DATA FOR THE TASK:
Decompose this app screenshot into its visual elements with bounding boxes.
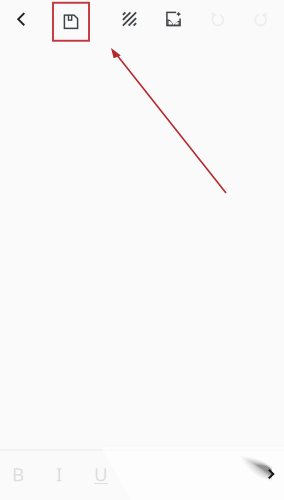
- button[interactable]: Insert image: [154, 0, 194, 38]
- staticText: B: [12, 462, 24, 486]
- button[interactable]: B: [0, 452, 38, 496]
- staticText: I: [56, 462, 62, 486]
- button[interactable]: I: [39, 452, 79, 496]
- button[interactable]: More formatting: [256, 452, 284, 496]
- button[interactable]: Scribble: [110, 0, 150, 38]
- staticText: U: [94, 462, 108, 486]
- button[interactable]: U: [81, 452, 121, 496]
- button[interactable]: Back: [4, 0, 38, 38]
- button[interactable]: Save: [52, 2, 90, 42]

---

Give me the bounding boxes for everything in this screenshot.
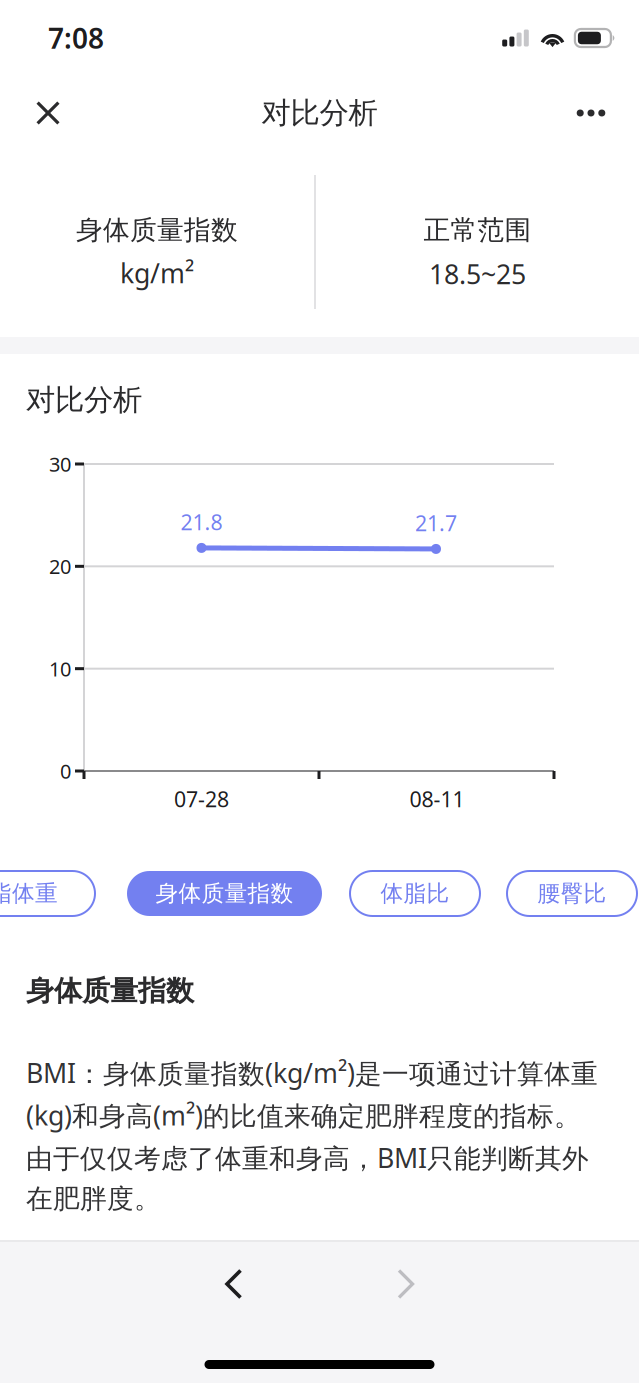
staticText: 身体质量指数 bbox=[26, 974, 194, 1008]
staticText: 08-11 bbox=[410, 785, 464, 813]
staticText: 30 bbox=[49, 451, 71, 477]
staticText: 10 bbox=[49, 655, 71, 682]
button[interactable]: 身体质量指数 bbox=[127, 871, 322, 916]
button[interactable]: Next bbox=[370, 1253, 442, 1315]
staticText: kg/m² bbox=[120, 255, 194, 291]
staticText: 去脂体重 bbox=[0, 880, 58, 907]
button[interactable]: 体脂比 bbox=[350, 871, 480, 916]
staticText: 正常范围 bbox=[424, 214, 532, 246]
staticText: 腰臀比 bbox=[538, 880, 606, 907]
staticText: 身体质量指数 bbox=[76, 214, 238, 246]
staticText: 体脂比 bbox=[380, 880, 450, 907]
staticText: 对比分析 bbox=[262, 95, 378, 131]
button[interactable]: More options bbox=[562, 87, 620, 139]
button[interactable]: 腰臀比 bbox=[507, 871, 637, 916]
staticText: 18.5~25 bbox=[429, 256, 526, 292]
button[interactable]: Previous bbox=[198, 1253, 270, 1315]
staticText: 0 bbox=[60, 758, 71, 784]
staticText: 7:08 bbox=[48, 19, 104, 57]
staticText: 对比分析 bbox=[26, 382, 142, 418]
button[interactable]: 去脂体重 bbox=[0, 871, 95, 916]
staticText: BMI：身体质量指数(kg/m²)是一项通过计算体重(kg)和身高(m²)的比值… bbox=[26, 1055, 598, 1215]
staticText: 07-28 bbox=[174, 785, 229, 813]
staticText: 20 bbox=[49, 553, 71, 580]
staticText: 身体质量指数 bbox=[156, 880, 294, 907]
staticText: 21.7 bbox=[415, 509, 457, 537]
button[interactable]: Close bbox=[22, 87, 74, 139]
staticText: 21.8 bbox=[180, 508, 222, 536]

EXERCISE BRIEF:
In the records above, some lines may contain the word "this"; copy every one of them.

ANSWER SECTION:
Decompose this app screenshot into its visual elements with bounding boxes.
Give me the bounding boxes for everything in this screenshot.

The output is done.